Trend: wearable device, bio-tech, droni o cos’altro?

Il motto di Google è: organizzare il mondo delle informazioni e renderlo universalmente accessibile. Perciò qualsiasi futura acquisizione ruoterà intorno al concetto della diffusione e condivisione di informazioni. Per esempio stiamo lavorando ad alcuni progetti per mettere in grado le persone con disabilità di avere accesso alle informazioni. L’information sharing è un incredibile strumento di potere. Internet è stato così stupefacente e rivoluzionario perché per la prima volta ha dato la possibilità di scambiare liberamente informazioni con chi si desidera in qualunque momento e in qualsiasi occasione.

Quali acquisizioni sono state un successo e quali no?
Molte sono state uno straordinario successo, in parte perché hanno portato innovazione e in parte perché si sono integrate bene nel nostro sistema. Penso a Youtube: quando l’abbiamo acquisita nel 2006 per 1,65 miliardi di dollari alcuni ci dissero che eravamo pazzi. Altre operazioni hanno suscitato critiche. È il caso di Motorola Mobility, acquisita a maggio 2012 per una grande somma di denaro, 12,5 miliardi di dollari in tutto. È stata una mossa difensiva, perché in quel momento negli Usa erano in corso quotidiane battaglie tra le aziende relative ad accuse di plagio di brevetti. E Motorola Mobility aveva un portafoglio di brevetti particolarmente ricco. Quando è avvenuta la cessione ai cinesi di Lenovo a gennaio scorso (per 2,91 miliardi di dollari, ndr), abbiamo venduto la divisione di produzione della telefonia mobile ma non i brevetti, che sono ancora di nostra proprietà. È stata una decisione strategica, perché altrimenti le nostre risorse avrebbero continuato ad essere drenate dalle questioni legali. Attualmente c’è una legislazione all’esame del Congresso Usa che cerca di ridurre i danni fatti in passato: in sostanza invece di andare in tribunale, se hai un vasto portafoglio di brevetti punti a risolvere la questione attraverso il cross-licensing, scambio incrociato di licenze dei brevetti tecnologici. At&T e Ibm hanno imparato la lezione e utilizzano il cross licencing per evitare questioni legali.
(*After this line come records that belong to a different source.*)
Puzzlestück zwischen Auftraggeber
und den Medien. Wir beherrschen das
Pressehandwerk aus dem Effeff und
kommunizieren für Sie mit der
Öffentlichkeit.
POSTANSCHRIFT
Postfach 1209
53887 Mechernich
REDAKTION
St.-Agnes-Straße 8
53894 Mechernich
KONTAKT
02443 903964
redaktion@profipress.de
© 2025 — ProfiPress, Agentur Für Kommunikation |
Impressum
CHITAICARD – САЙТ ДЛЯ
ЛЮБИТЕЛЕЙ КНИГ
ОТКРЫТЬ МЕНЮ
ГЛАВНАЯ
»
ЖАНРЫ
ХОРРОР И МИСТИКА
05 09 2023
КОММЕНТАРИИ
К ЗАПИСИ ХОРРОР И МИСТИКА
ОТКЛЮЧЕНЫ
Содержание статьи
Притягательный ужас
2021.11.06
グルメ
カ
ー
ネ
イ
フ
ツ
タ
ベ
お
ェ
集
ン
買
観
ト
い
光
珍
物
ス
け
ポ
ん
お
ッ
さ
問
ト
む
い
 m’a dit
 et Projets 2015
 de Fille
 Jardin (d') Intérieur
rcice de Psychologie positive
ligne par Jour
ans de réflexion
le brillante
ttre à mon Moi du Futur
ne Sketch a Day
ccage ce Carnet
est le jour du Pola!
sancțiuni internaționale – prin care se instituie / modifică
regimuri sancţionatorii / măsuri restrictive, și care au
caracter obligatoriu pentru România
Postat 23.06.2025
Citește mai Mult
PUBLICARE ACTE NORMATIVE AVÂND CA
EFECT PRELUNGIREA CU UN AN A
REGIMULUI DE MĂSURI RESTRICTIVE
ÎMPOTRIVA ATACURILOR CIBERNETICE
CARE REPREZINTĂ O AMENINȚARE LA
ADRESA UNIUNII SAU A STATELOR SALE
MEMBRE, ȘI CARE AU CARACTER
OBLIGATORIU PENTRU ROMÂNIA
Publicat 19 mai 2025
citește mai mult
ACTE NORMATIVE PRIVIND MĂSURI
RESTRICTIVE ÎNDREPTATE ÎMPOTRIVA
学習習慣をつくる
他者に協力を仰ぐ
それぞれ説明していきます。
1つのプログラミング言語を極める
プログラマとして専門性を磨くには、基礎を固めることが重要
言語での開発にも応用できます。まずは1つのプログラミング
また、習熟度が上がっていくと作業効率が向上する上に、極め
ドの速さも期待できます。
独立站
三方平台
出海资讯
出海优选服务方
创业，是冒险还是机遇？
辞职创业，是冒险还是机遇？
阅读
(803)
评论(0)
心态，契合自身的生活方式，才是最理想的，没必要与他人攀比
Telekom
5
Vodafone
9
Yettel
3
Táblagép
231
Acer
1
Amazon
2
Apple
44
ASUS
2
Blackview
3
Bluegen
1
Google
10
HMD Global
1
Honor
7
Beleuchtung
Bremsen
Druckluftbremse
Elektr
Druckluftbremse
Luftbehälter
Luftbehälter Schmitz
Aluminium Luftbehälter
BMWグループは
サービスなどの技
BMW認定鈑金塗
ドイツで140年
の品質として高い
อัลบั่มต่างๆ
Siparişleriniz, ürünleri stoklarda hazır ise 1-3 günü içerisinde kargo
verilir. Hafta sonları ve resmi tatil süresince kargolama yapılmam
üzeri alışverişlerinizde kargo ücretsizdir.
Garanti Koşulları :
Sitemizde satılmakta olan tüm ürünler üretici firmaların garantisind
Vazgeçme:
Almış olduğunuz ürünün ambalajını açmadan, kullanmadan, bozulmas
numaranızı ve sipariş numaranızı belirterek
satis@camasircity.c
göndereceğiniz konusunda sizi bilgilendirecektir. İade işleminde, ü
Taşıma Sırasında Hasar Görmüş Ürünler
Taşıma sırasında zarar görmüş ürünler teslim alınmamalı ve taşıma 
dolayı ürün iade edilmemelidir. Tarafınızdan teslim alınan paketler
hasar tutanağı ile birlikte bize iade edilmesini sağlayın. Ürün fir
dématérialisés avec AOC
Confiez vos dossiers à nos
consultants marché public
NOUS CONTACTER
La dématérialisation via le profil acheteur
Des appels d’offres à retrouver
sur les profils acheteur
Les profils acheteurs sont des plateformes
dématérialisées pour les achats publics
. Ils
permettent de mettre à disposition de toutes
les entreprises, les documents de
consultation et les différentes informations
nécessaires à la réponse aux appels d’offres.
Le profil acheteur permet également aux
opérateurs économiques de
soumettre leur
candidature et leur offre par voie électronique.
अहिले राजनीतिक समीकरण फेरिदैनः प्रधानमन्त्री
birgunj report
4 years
Ma alla fine Google cosa ha imparato dai propri errori?
Un insegnamento su tutti: continuare a rafforzare la user experience. Deve essere costantemente semplificata. Vorrei tuttavia sottolineare che nella Silicon Valley il business failure è considerata un’esperienza. Non è come nel resto del mondo, e specialmente in Europa, dove il fallimento di una startup o di un’azienda è un grave errore: per noi è una chance. Ricordo che, oltre una decina di anni fa, Tony Blair, allora premier del Regno Unito, fu invitato da Cisco a pranzo con una decina di protagonisti dell’hi-tech Usa, tra cui noi di Google. Blair ci chiese: “Come posso importare il modello della Silicon Valley a Londra?” Si alzò una sola mano: era quella di Steve Jobs, che peraltro non era solito alzare la mano per chiedere di intervenire: “C’è una cosa che abbiamo tutti in comune: il fallimento di almeno una delle nostre attività”. Gli stava dicendo di mettere in conto il fallimento. Altrimenti non si è disposti a cambiare.


Voi lo siete?
Io per primo sono obbligato ad esserlo. A Google arrivano giovani manager che propongono: perché non facciamo questo progetto? Spesso mi capita di rispondere: perché l’abbiamo fatto 15 anni fa e non ha funzionato. Poi però penso che, con il tempo, le cose sono cambiate, il panorama tecnologico è stato rivoluzionato, funzionalità che prima non erano pensabili oggi sono considerate mainstream, perciò quello che non ha funzionato in passato adesso è fattibile. Per questo bisogna sempre essere aperti all’innovazione.